__Information given__
----------------

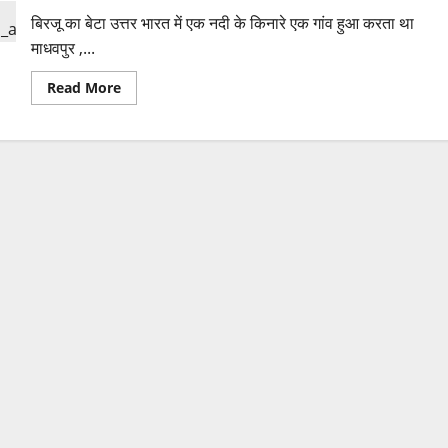
बिरजू का बेटा उत्तर भारत में एक नदी के किनारे एक गांव हुआ करता था
माधवपुर ,...
Read
Read More
more
about
बिरजू
का
बेटा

----------------

__What to work on__
Take the listing above and retype it exactly. Its pictures are to be omitted.

__Worked solution__
बिरजू का बेटा उत्तर भारत में एक नदी के किनारे एक गांव हुआ करता था
माधवपुर ,...
Read
Read More
more
about
बिरजू
का
बेटा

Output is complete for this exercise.